A comprehensive automatic data analysis strategy for gas chromatography-mass spectrometry based untargeted metabolomics

https://doi.org/10.1016/j.chroma.2019.460787Get rights and content

Highlights

  • We propose a comprehensive data analysis workflow for GC-MS-based metabolomics.

  • An automatic TIC peak detection and resolution methodology is proposed.

  • A new time-shift correction and component registration algorithm is developed.

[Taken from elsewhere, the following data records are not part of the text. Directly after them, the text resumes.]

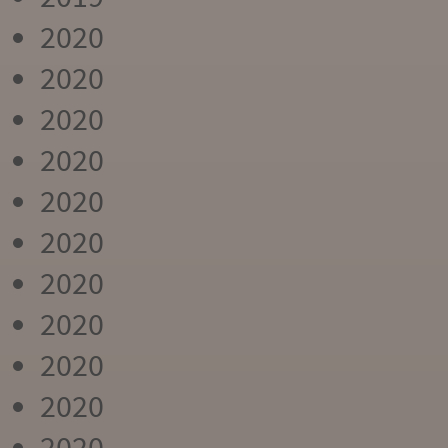
2020
2020
2020
2020
2020
2020
2020
2020
2020
2020
2020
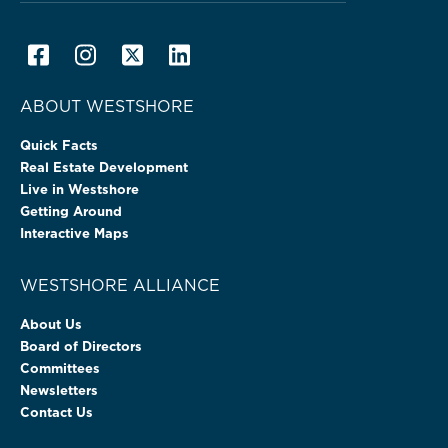
ABOUT WESTSHORE
Quick Facts
Real Estate Development
Live in Westshore
Getting Around
Interactive Maps
WESTSHORE ALLIANCE
About Us
Board of Directors
Committees
Newsletters
Contact Us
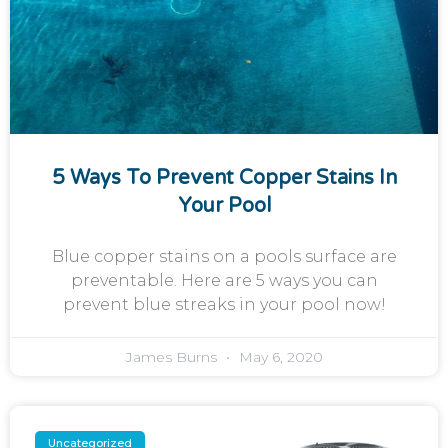
5 Ways To Prevent Copper Stains In
Your Pool
Blue copper stains on a pools surface are
preventable. Here are 5 ways you can
prevent blue streaks in your pool now!
James Burns
May 6, 2020
Uncategorized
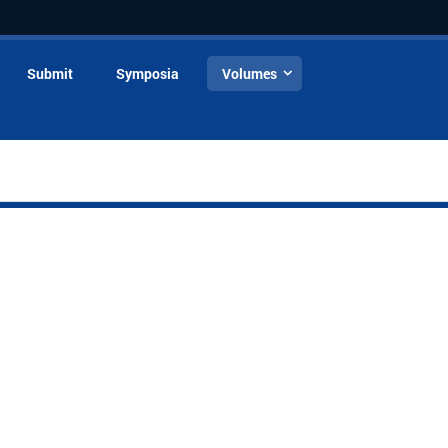
Submit
Symposia
Volumes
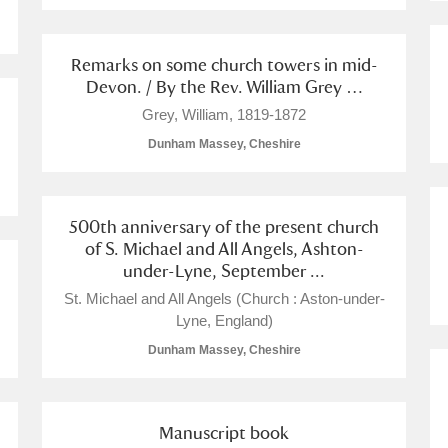
 Trust Carriage Museum
Explore
Remarks on some church towers in mid-
Devon. / By the Rev. William Grey …
Grey, William, 1819-1872
Dunham Massey, Cheshire
500th anniversary of the present church
of S. Michael and All Angels, Ashton-
under-Lyne, September ...
St. Michael and All Angels (Church : Aston-under-
Lyne, England)
Dunham Massey, Cheshire
Show results
Clear all filters
Manuscript book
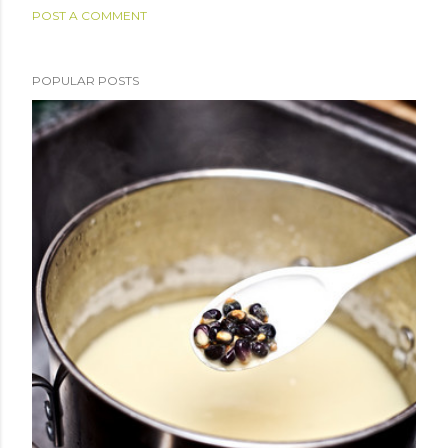
POST A COMMENT
POPULAR POSTS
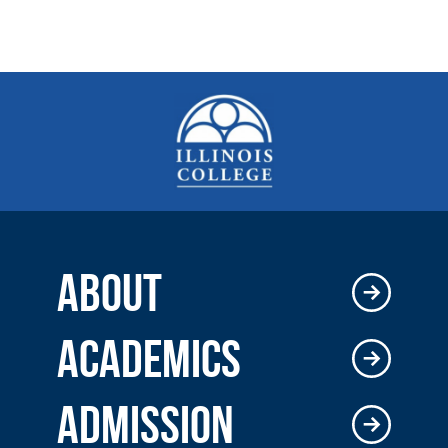
ABOUT
ACADEMICS
ADMISSION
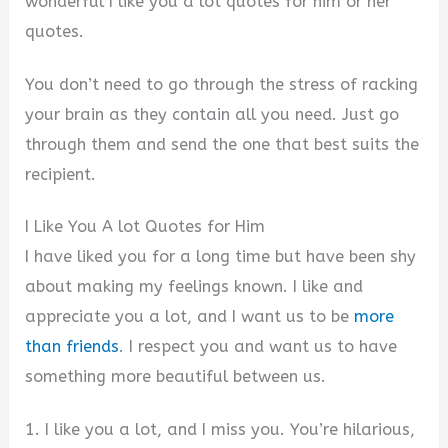
wonderful I like you a lot quotes for him or her
quotes.
You don’t need to go through the stress of racking
your brain as they contain all you need. Just go
through them and send the one that best suits the
recipient.
I Like You A lot Quotes for Him
I have liked you for a long time but have been shy
about making my feelings known. I like and
appreciate you a lot, and I want us to be
more
than friends
. I respect you and want us to have
something more beautiful between us.
1. I like you a lot, and I miss you. You’re hilarious,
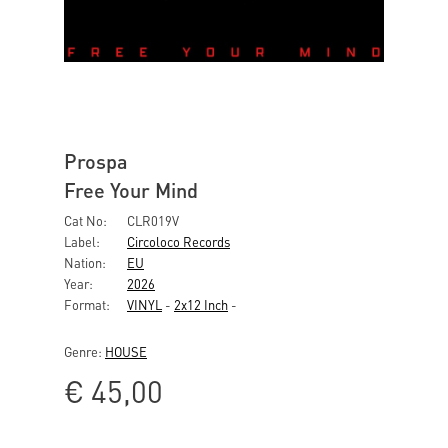
Prospa
Free Your Mind
Cat No:
CLR019V
Label:
Circoloco Records
Nation:
EU
Year:
2026
Format:
VINYL
-
2x12 Inch
-
Genre:
HOUSE
€
45,00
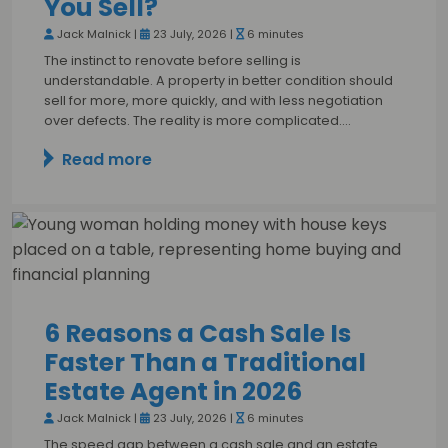
You Sell?
Jack Malnick |
23 July, 2026 |
6 minutes
The instinct to renovate before selling is
understandable. A property in better condition should
sell for more, more quickly, and with less negotiation
over defects. The reality is more complicated.…
Read more
6 Reasons a Cash Sale Is
Faster Than a Traditional
Estate Agent in 2026
Jack Malnick |
23 July, 2026 |
6 minutes
The speed gap between a cash sale and an estate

  • A MATLAB GUI is developed based on the developed strategy for users.

Abstract

Automatic data analysis for gas chromatography-mass spectrometry (GC-MS) is a challenging task in untargeted metabolomics. In this work, we provide a novel comprehensive data analysis strategy for GC-MS-based untargeted metabolomics (autoGCMSDataAnal) by developing a new automatic strategy for performing TIC peak detection and resolution and proposing a novel time-shift correction and component registration algorithm. autoGCMSDataAnal uses original acquired GC-MS datafiles as input to automatically perform TIC peak detection, component resolution, time-shift correction and component registration, statistical analysis, and compound identification. We utilize standards and complex plant samples to comprehensively investigate the performance of autoGCMSDataAnal. The results suggest that the developed strategy is comparable with several state-of-the-art methods that are widely used in GC-MS-based untargeted metabolomics. Based on the proposed strategy, we develop a user-friendly MATLAB GUI for users who are unfamiliar with programming languages to facilitate their routine analysis, which can be freely downloaded at: http://software.tobaccodb.org/software/autogcmsdataanal.

Introduction

GC-MS-based untargeted metabolomics has been widely used in many laboratories for high thoroughly characterizing massive semi-volatile and volatile compounds in complex samples [1]. A remarkable advantage of this technique is that compounds can be accurately identified by matching their acquired mass spectra against those in library, like National Institute of Standards and Technology (NIST). However, automatic data mining for GC-MS, involving compound feature extraction, coeluted component resolution, and peak alignment, is still a bottleneck for untargeted metabolomics [2].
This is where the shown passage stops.